French Studies: The Francophone World

Eloise Briere

As its name implies, the new Ph.D. in French at the University at Albany differs substantially from most traditional Ph.D. programs which are geared towards literary criticism and the literary history of continental France. In this new configuration, French Studies are plotted along two axes. The first is disciplinary, or rather interdisciplinary, blending the wide range of faculty expertise in literature, art criticism, film study, history, theology, linguistics and technological innovation. The other is geographical, embracing what has come to be called the "Francophone world," which ranges from French-speaking Europe to North America, the Caribbean and Africa. This axis brings into play a number of areas of study such as imperialism, immigration and assimilation, post-coloniality, paradigmatic shifts from oral to written culture and the creation of "national" literatures and cultures.

While not explicit within the two axes described above, research on women is central to the new Ph.D. in French Studies. Faculty publications and interests and new courses clearly indicate the Department's strengths in this area.

Novels and Films
George Santoni is scheduled to teach Images de femmes en France, which will be devoted to contemporary films and novels by women, while Eloise Briere is developing a course on Francophone Women Writers that will focus on the impact of class/development, neo-colonialism and race on women's writing. Her forthcoming book on Cameroonian literature (Le Roman camerounais et ses discours), devotes considerable space to women's literary voices within the context of a developing African national literature.

In addition to Robert Greene's four articles on the status of women in French literature (ranging from Flaubert's Madame Bovary to the work of Marguerite Duras) his forthcoming book focuses, among other things, on the misogynist current within the moraliste tradition in French literature (Just Words: Moralism and Metalanguage in Twentieth Century French Fiction).

Voices and Images of Women
In both her research and teaching Mary Beth Winn includes women of the Middle Ages and the Renaissance as writers, patrons and sources of debate.

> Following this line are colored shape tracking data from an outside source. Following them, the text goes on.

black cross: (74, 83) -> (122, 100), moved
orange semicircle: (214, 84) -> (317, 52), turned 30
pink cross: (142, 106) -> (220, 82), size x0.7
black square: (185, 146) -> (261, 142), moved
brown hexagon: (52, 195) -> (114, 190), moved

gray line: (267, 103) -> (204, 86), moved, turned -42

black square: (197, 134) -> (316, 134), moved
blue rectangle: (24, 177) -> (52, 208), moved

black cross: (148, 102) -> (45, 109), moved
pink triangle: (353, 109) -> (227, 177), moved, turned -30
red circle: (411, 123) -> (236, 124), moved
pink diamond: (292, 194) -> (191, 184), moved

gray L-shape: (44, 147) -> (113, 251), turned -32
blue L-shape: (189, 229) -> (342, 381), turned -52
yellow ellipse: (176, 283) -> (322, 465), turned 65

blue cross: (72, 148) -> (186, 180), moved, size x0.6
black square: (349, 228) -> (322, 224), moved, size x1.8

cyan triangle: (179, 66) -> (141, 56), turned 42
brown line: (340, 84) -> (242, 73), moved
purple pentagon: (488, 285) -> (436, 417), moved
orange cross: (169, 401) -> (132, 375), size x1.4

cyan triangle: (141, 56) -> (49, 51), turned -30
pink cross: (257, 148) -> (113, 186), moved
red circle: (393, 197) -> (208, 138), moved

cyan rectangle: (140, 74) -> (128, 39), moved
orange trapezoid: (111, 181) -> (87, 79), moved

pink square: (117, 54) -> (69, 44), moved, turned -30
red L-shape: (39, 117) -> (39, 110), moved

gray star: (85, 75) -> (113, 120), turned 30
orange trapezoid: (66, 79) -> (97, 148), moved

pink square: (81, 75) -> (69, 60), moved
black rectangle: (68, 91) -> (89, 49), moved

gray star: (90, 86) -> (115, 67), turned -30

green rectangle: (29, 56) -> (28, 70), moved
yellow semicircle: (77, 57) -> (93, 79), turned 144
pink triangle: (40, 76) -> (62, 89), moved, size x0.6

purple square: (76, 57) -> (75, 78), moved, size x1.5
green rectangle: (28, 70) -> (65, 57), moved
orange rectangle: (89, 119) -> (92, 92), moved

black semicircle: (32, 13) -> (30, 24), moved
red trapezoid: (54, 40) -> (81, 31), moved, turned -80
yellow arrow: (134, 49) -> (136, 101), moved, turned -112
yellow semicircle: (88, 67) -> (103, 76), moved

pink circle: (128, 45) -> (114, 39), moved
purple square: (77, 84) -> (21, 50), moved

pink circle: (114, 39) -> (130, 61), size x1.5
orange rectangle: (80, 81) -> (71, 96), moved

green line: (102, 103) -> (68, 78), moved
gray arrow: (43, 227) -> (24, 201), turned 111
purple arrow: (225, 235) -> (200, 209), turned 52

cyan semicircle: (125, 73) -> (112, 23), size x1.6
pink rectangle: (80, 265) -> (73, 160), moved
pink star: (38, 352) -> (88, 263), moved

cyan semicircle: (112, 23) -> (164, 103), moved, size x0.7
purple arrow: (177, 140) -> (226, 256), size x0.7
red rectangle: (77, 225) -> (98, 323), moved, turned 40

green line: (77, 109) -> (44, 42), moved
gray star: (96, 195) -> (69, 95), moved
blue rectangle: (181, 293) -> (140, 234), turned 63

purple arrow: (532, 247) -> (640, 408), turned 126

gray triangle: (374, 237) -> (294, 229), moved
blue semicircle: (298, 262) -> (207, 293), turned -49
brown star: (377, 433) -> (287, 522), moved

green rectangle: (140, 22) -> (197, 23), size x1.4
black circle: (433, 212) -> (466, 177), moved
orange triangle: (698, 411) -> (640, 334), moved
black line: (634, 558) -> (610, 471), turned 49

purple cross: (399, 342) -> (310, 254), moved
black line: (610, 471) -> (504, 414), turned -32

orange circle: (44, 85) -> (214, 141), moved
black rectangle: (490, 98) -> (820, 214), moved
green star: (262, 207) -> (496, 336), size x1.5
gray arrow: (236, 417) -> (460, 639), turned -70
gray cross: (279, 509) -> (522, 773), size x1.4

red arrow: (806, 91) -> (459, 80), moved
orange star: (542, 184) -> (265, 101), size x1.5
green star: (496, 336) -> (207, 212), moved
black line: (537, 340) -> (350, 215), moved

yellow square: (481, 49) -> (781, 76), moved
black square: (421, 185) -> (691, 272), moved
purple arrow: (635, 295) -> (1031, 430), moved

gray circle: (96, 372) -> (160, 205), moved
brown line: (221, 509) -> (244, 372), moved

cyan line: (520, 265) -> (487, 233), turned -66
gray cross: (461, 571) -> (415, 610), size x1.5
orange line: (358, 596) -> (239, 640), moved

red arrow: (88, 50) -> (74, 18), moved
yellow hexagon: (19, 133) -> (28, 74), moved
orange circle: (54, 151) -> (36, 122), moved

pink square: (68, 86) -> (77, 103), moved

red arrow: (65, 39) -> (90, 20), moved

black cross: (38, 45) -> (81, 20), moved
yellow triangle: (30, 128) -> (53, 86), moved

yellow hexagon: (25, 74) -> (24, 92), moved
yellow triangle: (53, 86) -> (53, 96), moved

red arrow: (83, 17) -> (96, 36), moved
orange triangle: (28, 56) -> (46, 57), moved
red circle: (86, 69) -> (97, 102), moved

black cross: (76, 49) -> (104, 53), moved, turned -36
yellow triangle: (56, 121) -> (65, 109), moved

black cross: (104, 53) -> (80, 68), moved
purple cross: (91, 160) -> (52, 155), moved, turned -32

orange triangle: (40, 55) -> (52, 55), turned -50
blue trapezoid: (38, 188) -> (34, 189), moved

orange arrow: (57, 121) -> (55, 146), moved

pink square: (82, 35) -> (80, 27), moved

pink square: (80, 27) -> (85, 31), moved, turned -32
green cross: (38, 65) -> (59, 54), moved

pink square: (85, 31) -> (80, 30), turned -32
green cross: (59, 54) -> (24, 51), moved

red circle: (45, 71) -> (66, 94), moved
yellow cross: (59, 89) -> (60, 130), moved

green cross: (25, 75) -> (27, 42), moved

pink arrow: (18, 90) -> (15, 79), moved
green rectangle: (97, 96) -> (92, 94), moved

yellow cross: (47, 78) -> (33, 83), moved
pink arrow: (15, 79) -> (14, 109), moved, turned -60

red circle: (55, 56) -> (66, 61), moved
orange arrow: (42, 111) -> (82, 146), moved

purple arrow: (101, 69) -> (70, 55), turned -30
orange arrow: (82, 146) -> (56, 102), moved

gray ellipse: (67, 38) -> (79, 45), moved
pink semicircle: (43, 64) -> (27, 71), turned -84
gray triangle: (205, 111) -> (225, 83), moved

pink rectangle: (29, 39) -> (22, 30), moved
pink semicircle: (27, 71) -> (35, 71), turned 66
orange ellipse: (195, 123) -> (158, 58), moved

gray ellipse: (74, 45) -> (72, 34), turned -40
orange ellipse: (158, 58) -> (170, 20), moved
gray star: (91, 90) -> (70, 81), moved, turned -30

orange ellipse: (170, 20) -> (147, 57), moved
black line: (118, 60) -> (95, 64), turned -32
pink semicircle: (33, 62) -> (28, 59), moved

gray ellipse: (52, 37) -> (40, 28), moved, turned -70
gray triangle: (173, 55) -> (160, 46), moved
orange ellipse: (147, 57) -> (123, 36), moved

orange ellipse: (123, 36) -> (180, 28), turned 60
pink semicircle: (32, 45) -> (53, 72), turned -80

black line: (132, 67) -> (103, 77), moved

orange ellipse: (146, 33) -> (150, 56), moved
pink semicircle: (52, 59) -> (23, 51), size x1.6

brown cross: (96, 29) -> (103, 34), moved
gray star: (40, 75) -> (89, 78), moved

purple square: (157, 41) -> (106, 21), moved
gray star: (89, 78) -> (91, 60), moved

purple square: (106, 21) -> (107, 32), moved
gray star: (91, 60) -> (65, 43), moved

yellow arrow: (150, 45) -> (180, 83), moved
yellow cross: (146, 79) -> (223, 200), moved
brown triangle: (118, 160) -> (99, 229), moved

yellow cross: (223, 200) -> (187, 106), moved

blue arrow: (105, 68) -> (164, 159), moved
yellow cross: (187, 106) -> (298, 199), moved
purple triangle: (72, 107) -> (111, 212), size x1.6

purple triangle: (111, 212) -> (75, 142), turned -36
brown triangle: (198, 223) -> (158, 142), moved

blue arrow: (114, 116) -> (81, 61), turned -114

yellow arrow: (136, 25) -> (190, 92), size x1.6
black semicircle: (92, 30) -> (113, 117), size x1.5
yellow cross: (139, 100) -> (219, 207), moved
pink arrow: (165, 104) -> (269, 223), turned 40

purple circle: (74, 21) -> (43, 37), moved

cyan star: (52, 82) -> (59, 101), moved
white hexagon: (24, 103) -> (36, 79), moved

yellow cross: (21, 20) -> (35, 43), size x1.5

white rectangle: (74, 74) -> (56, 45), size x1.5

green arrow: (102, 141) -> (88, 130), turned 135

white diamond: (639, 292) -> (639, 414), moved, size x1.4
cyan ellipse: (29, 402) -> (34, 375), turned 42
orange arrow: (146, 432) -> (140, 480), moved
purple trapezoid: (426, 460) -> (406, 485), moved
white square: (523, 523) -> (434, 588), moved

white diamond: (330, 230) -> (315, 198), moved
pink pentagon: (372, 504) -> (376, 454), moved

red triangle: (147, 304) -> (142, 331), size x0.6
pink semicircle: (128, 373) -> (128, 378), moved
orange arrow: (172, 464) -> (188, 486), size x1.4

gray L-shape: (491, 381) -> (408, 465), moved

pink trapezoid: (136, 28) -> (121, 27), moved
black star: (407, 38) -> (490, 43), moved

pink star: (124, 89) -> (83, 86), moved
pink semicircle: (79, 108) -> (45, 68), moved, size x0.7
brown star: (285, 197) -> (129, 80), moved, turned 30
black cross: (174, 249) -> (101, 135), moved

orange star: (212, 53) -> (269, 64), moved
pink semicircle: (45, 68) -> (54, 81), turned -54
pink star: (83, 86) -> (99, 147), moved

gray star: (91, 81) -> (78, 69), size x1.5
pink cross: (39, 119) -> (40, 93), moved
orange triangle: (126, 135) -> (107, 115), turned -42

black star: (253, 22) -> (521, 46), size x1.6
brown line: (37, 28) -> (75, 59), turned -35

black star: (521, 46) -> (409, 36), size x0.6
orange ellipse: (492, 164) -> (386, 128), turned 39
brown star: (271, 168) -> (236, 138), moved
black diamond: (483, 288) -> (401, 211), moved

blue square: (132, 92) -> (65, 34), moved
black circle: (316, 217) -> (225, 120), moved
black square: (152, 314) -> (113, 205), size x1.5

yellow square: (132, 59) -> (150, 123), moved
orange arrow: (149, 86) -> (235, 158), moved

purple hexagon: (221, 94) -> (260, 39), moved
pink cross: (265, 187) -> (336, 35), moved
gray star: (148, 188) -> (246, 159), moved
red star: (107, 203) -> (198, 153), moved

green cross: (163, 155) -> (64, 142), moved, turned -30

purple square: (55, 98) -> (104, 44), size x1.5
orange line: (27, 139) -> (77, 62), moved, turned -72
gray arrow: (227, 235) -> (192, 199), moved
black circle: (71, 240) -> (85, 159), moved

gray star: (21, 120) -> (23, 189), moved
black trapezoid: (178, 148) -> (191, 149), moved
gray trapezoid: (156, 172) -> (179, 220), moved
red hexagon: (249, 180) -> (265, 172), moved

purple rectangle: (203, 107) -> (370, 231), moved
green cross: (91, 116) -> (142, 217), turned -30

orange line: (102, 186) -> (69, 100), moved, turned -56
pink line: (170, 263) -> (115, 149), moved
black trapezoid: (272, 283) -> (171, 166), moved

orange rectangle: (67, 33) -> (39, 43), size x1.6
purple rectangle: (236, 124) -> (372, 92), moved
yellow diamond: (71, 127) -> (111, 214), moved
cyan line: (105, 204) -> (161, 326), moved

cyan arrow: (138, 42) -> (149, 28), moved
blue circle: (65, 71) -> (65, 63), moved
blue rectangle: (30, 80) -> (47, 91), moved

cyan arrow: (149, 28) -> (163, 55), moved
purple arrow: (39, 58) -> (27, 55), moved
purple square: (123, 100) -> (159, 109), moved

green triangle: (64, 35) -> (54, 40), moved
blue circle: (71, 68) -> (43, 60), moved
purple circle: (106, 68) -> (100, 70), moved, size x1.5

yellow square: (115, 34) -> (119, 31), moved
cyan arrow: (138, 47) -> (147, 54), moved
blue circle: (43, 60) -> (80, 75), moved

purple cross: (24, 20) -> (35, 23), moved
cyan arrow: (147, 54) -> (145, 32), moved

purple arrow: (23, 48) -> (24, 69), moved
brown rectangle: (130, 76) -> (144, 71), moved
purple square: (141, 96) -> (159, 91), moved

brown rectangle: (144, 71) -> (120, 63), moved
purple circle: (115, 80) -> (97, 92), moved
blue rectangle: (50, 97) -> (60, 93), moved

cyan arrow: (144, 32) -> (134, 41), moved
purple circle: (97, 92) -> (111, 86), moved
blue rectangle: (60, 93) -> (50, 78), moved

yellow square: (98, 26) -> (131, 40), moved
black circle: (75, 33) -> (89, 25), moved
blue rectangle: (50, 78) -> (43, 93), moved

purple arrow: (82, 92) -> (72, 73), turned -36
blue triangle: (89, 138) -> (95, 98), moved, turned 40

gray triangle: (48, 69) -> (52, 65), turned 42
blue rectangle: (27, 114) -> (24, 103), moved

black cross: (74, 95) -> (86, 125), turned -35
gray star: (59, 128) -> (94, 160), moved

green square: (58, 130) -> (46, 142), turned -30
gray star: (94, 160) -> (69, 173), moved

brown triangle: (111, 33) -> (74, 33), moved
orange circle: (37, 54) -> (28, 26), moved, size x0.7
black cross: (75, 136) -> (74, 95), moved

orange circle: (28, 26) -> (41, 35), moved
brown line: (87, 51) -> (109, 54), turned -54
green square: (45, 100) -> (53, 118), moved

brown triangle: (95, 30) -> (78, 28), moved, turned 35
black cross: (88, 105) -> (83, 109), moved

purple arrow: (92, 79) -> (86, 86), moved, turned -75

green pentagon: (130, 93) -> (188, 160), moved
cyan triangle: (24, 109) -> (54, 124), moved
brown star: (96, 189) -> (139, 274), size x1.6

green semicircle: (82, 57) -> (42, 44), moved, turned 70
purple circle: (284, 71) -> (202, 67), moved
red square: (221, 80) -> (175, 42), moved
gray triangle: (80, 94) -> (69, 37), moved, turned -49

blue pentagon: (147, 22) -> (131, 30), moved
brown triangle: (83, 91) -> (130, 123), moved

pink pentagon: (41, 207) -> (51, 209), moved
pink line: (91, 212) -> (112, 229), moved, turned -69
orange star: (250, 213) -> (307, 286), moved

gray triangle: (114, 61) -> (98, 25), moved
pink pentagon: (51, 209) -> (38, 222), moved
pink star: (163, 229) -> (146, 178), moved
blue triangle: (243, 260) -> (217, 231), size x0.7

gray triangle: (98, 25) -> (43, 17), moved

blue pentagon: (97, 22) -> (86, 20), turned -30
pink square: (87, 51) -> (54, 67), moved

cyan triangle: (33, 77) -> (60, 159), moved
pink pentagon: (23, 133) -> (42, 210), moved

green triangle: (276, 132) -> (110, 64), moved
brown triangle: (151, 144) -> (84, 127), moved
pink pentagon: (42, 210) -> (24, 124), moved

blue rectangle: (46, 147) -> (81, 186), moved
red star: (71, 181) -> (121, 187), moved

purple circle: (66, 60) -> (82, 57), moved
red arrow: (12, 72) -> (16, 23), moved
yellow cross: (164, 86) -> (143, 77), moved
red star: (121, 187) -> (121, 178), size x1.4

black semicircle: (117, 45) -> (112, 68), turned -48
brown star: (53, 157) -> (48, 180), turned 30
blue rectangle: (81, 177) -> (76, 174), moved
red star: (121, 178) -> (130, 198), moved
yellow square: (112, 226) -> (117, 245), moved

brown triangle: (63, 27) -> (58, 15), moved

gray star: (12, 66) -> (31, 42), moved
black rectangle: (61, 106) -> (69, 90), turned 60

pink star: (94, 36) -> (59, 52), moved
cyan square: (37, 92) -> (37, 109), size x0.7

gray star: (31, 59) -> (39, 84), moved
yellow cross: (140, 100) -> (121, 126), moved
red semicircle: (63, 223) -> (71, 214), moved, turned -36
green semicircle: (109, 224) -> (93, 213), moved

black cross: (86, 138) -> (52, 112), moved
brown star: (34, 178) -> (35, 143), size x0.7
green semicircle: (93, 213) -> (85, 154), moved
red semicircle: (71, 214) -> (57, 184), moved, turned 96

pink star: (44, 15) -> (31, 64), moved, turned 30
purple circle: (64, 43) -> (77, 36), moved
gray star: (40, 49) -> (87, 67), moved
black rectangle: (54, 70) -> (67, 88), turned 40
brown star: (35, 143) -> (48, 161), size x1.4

Several of her published articles reflect such concerns as well as her interest in the female "voice" she discovered in anonymous poems of the late Middle Ages-early Renaissance when she did her work on the French chanson.

Ray Ortali's interests focus on the literary debate of the early Renaissance "La Querelle des Femmes" and on the representation of women in Rabelais. Jean-Francois Briere's research on l'Abbe Gregoire, the late eighteenth-century French abolitionist, has led him to the discovery of Gregoire's "feminist" writings which he plans to study and edit. Professor Briere is particularly interested in issues related to the history of French feminism and to the status of women in contemporary France, both of which are included in a forthcoming book (Les Francais).

As demonstrated by the above range of interests, women's studies are clearly at home in the University at Albany's new Ph.D. program in French Studies. All of the above faculty are interested in fostering graduate research in their fields of interest and would agree with their colleague Robert Greene who observed, "The doctoral dissertations (on women) are there, waiting to be written."